Emotions are synonymous with people, and photography for me is an expression of emotion. So it stands to reason that portraiture is one of the most powerful styles of photography that, when captured artistically, can create strong feelings in a viewer on an emotional level that no other genre of photography can create. I’m interested in capturing expressive faces that convey a story, a sense of individuality and character, and I am drawn to cultural travel photography, specifically portraiture.
I like to capture a wide range of emotions in my portraits, but the emotions of joy and happiness are especially important for me to capture and include in my folio to fully represent a culture and create art that will resonate strongly and captivate an audience. In photography, smiles are best when they are genuine and better yet are moments of pure laughter. A real reaction to humour will create a better result and be more successful than a smile that has been put on for the camera. It’s important to be upbeat and enthusiastic as the photographer, and not afraid to be a bit silly, in order to encourage genuine smiles and laughter from subjects. I like to make jokes and smile a lot myself to help encourage this mood.
Essentially, the key to taking successful portrait photos is in the ability to create a rapport with your subjects and make them feel comfortable with you. This can be done fairly quickly if you are relaxed, good natured, enthusiastic, and show interest and respect to those you meet. The skill of meeting someone new and making them feel relaxed around you in a short time can be practiced by approaching others with a smile and a sense of curiosity to learn more about them.

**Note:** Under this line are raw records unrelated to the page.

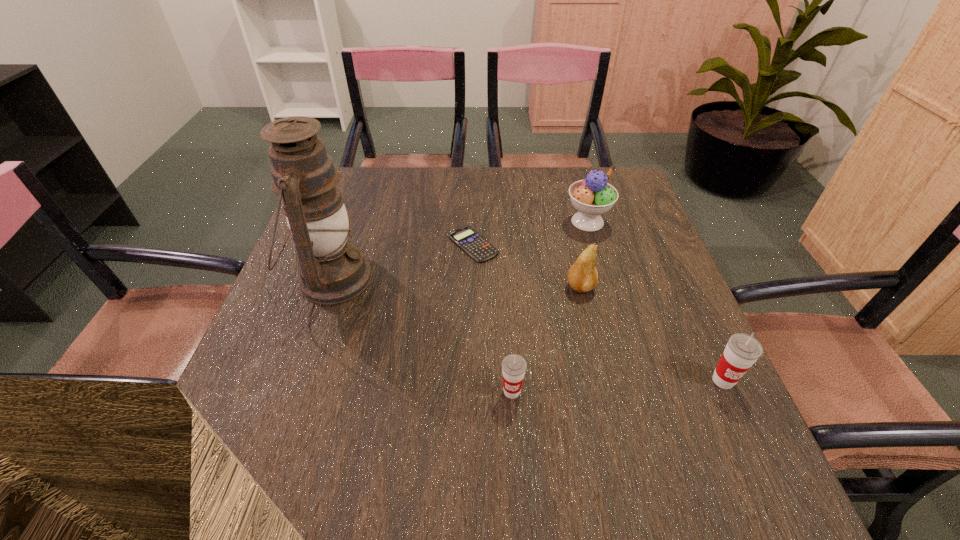 Where is `the left cup`? This screenshot has height=540, width=960. the left cup is located at coordinates (514, 366).

Where is `the taller cup`? This screenshot has width=960, height=540. the taller cup is located at coordinates (742, 350).

Identify the location of the rightmost object. (742, 350).

The image size is (960, 540). In order to click on icecream in this screenshot , I will do `click(593, 196)`.

Identify the location of the shortest object. [476, 246].

The height and width of the screenshot is (540, 960). I want to click on oil lamp, so click(x=332, y=270).

Locate an element on the screen. Image resolution: width=960 pixels, height=540 pixels. the tallest object is located at coordinates (332, 270).

This screenshot has width=960, height=540. In order to click on pear in this screenshot , I will do `click(582, 276)`.

Where is `vacant area located 0.060m on the side of the left cup with the logo`? Image resolution: width=960 pixels, height=540 pixels. vacant area located 0.060m on the side of the left cup with the logo is located at coordinates (515, 433).

Find the location of `free region located 0.210m on the front of the icecream`. free region located 0.210m on the front of the icecream is located at coordinates (609, 294). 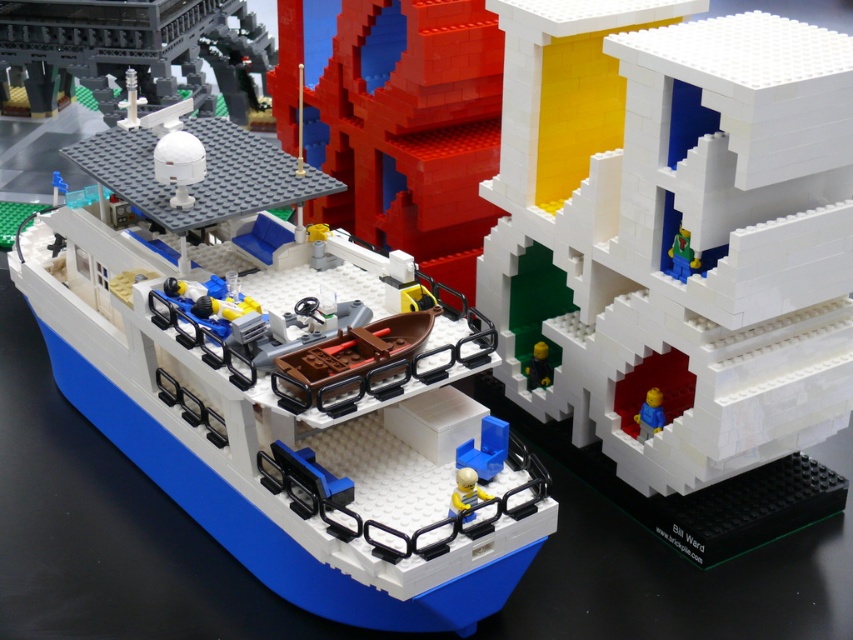 You are a photographer standing 2 meters away from a Lego ship model. You want to capture a closeup shot of the smooth white sphere at upper left without moving your camera. Is the sphere within your current camera range?

The smooth white sphere at upper left is 1.82 meters away from camera, so yes, it is within the photographer standing 2 meters away from the Lego ship model. The sphere is close enough to be captured in a closeup shot without moving the camera.

You are a Lego figure standing at the ship deck and looking at two points in the scene. One is at point (97, 60) and the other is at point (653, 417). Which point is closer to you?

Point (97, 60) is closer to you because it is further to the viewer than point (653, 417).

We should never forget that strong light on a subject is a necessity for a photo to be engaging and powerful. It’s important to be thinking about where the light is coming from every time you take a photo. Since I only use natural light in my travel photography, I always look around the scene or up to the sky to find where the brightest area of light is, and then make sure the subject’s face is angled appropriately to it. I usually avoid using the direct sunlight unless the sun is low and soft such as at the very early and late times of the day. Hard sunlight on a face creates unflattering black shadows that will detract from the artistic merit of the photo. Most of the time, I photograph faces under cover or when a cloud is covering the sun, while making sure the face or body is angled towards the strongest area of light.

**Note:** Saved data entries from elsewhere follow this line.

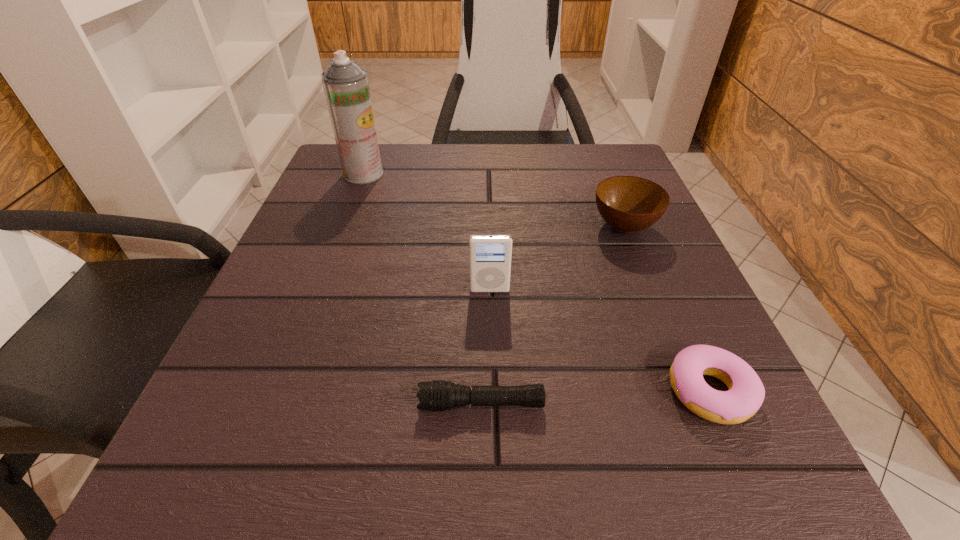 Find the location of `vacant region between the third shortest object and the farthest object`. vacant region between the third shortest object and the farthest object is located at coordinates (493, 200).

The height and width of the screenshot is (540, 960). Find the location of `vacant area between the farthest object and the bowl`. vacant area between the farthest object and the bowl is located at coordinates (493, 200).

This screenshot has height=540, width=960. What are the coordinates of `vacant area that lies between the third shortest object and the iPod` in the screenshot? It's located at (557, 258).

You are a GUI agent. You are given a task and a screenshot of the screen. Output one action in this format:
    pyautogui.click(x=<x>, y=<y>)
    Task: Click on the free spot between the bowl and the leftmost object
    This screenshot has height=540, width=960.
    Given the screenshot: What is the action you would take?
    pyautogui.click(x=493, y=200)

Where is `free spot between the fourth shortest object and the doughnut`? The height and width of the screenshot is (540, 960). free spot between the fourth shortest object and the doughnut is located at coordinates (600, 341).

Identify the location of free space between the doughnut and the second farthest object. The image size is (960, 540). (667, 309).

At what (x,y) coordinates should I click in order to perform the action: click on object that stands as the third closest to the aerosol can. Please return your answer as a coordinate pair (x, y). This screenshot has height=540, width=960. Looking at the image, I should click on (437, 395).

Locate an element on the screen. object that stands as the closest to the bowl is located at coordinates (490, 256).

This screenshot has height=540, width=960. In order to click on blank area in the image that satisfies the following two spatial constraints: 1. on the front-facing side of the third farthest object; 2. on the right side of the doughnut in this screenshot , I will do `click(492, 391)`.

An easy mistake to make while photographing a person is to have all your attention on the subject and to be only concentrating on their face when you put the camera to your eye. But the key to taking artistic portraits is in the background. You must see the overall scene and be conscious of everything that’s in the frame. Look for clean backgrounds and ideally ones that complement the subject, perhaps in texture, colour or environment. The first thing I always think about is the background, and then I envision the photo as a whole and the relationship of the subject to the background.
Smiles and laughter in portrait photography can sometimes be more easily attained when photographing people in a group. There can be a lively and humorous atmosphere when friends are together posing for a photo, and the photographer should encourage this. Often I will indicate for subjects to get close together, as this creates an emotional connection between the subjects and the viewer.

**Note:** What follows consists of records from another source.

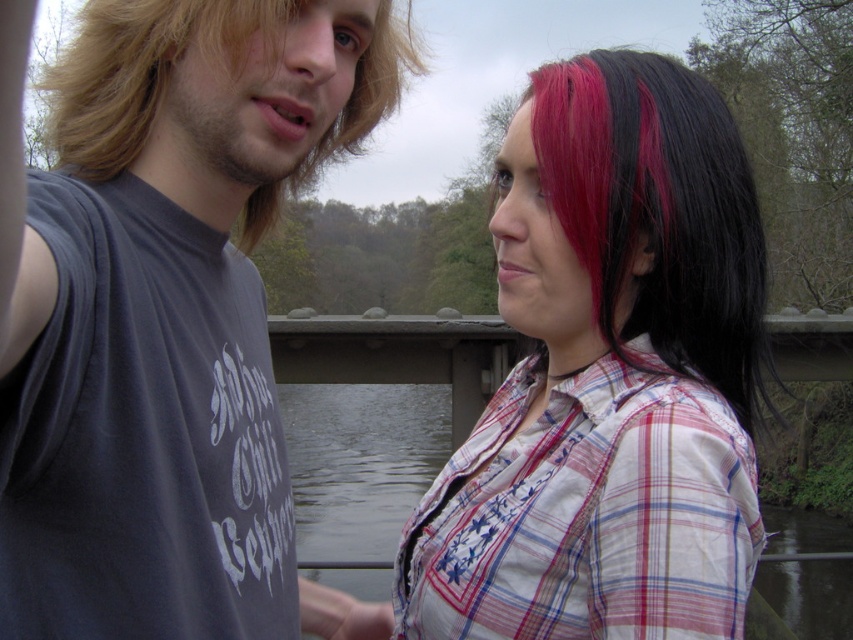 You are a photographer trying to capture the plaid shirt at center in the image. The camera you are using has a rectangular viewfinder with a fixed aspect ratio of 4x6. The point at coordinates (608, 378) is marked as the center of the plaid shirt. If you want to ensure the plaid shirt at center is fully within the viewfinder, what is the minimum distance in pixels between the edges of the viewfinder and the plaid shirt at center?

The point at (608, 378) marks the center of the plaid shirt at center. To ensure it is fully within the 4x6 viewfinder, the minimum distance required would depend on the shirt size and its position relative to the edges. However, since the exact dimensions aren

You are a photographer trying to capture a group photo of the two people in the scene. Given that the plaid shirt at center and the plaid cotton shirt at right are part of the composition, which one should you position closer to the front to ensure both are visible in the frame?

The plaid cotton shirt at right should be positioned closer to the front since it is shorter than the plaid shirt at center, allowing both to be visible in the frame. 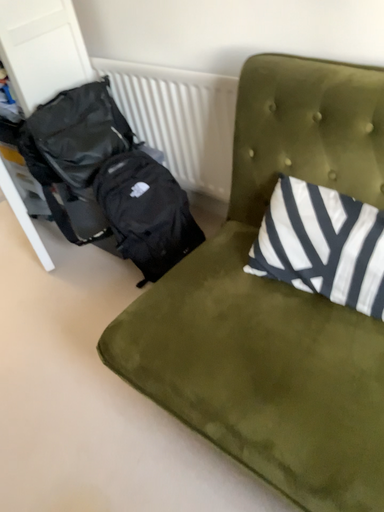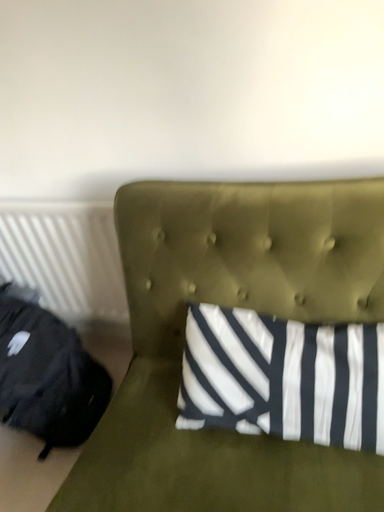 Question: Which way did the camera rotate in the video?

Choices:
 (A) rotated downward
 (B) rotated upward

Answer: (B) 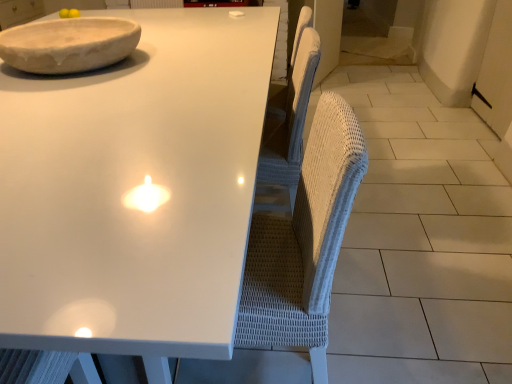 Question: From a real-world perspective, is white wicker swivel chair at center below white marble bowl at upper left?

Choices:
 (A) no
 (B) yes

Answer: (B)

Question: Is white wicker swivel chair at center touching white marble bowl at upper left?

Choices:
 (A) yes
 (B) no

Answer: (B)

Question: Does white wicker swivel chair at center appear on the right side of white marble bowl at upper left?

Choices:
 (A) yes
 (B) no

Answer: (A)

Question: From a real-world perspective, is white wicker swivel chair at center located higher than white marble bowl at upper left?

Choices:
 (A) no
 (B) yes

Answer: (A)

Question: Considering the relative sizes of white wicker swivel chair at center and white marble bowl at upper left in the image provided, is white wicker swivel chair at center wider than white marble bowl at upper left?

Choices:
 (A) no
 (B) yes

Answer: (A)

Question: Considering the positions of white wicker swivel chair at center and white marble bowl at upper left in the image, is white wicker swivel chair at center taller or shorter than white marble bowl at upper left?

Choices:
 (A) tall
 (B) short

Answer: (A)

Question: Is white wicker swivel chair at center spatially inside white marble bowl at upper left, or outside of it?

Choices:
 (A) outside
 (B) inside

Answer: (A)

Question: From the image's perspective, is white wicker swivel chair at center located above or below white marble bowl at upper left?

Choices:
 (A) below
 (B) above

Answer: (A)

Question: From a real-world perspective, is white wicker swivel chair at center above or below white marble bowl at upper left?

Choices:
 (A) below
 (B) above

Answer: (A)

Question: Looking at the image, does white glossy table at upper center seem bigger or smaller compared to white marble bowl at upper left?

Choices:
 (A) big
 (B) small

Answer: (A)

Question: From a real-world perspective, is white glossy table at upper center positioned above or below white marble bowl at upper left?

Choices:
 (A) below
 (B) above

Answer: (A)

Question: Is white glossy table at upper center in front of or behind white marble bowl at upper left in the image?

Choices:
 (A) behind
 (B) front

Answer: (B)

Question: Is point (54, 249) positioned closer to the camera than point (120, 36)?

Choices:
 (A) farther
 (B) closer

Answer: (B)

Question: Is white glossy table at upper center wider or thinner than white wicker swivel chair at center?

Choices:
 (A) thin
 (B) wide

Answer: (B)

Question: From the image's perspective, is white glossy table at upper center above or below white wicker swivel chair at center?

Choices:
 (A) above
 (B) below

Answer: (A) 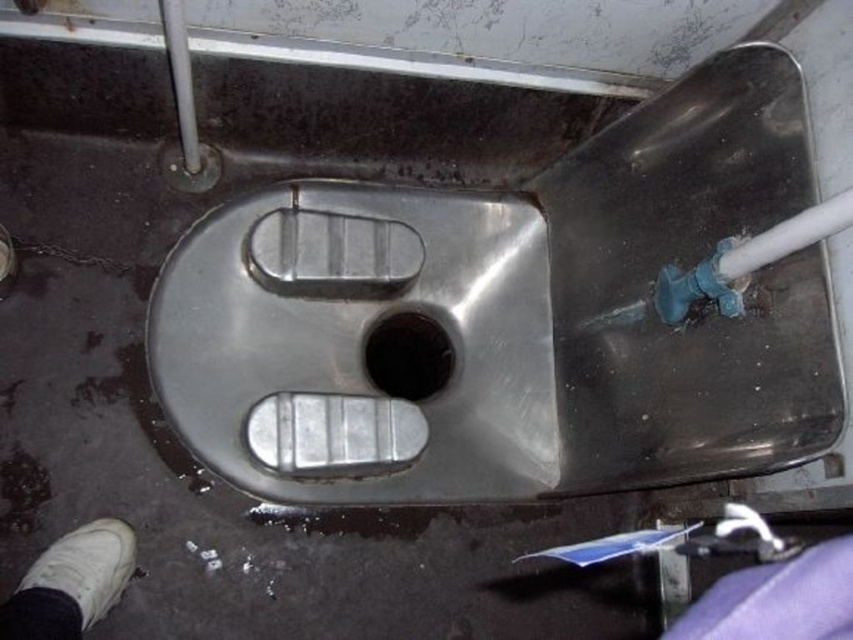 You are standing in front of the metallic squat toilet and need to locate two specific points marked on the floor. The first point is at coordinates point (498,324) and the second is at point (74,616). Which point is closer to you?

Point (498,324) is closer to you because it is further to the viewer than point (74,616).

You are a maintenance worker inspecting the stainless steel urinal at center and the black rubber drain at center. Which object is positioned to the right side?

The black rubber drain at center is positioned to the right of the stainless steel urinal at center.

You are a maintenance worker checking the facilities. You need to compare the widths of the stainless steel urinal at center and the black rubber drain at center. Which one is wider?

The stainless steel urinal at center is wider than the black rubber drain at center according to the description. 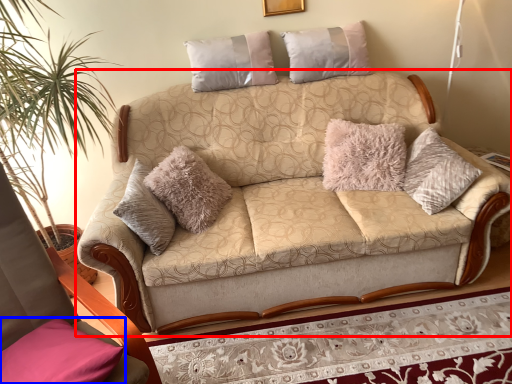 Question: Which object appears farthest to the camera in this image, studio couch (highlighted by a red box) or pillow (highlighted by a blue box)?

Choices:
 (A) studio couch
 (B) pillow

Answer: (A) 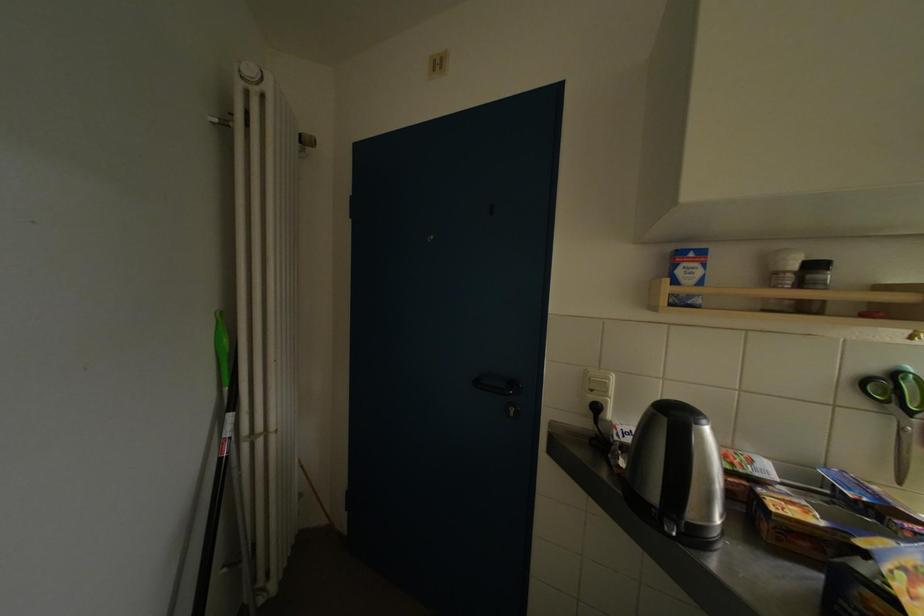 The width and height of the screenshot is (924, 616). Describe the element at coordinates (782, 277) in the screenshot. I see `the salt shaker` at that location.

Sometimes I will encourage people to put their arms around each other, or to look each other in the eye, and this will almost always illicit genuine smiles if the atmosphere is already light hearted. Make sure to always smile and be relaxed yourself, and your subjects will also feel relaxed and understand you that want to have fun and create something positive together. Be confident and unafraid of embarrassing yourself to make everyone happy, and your photos will reflect the magical emotion of pure joy!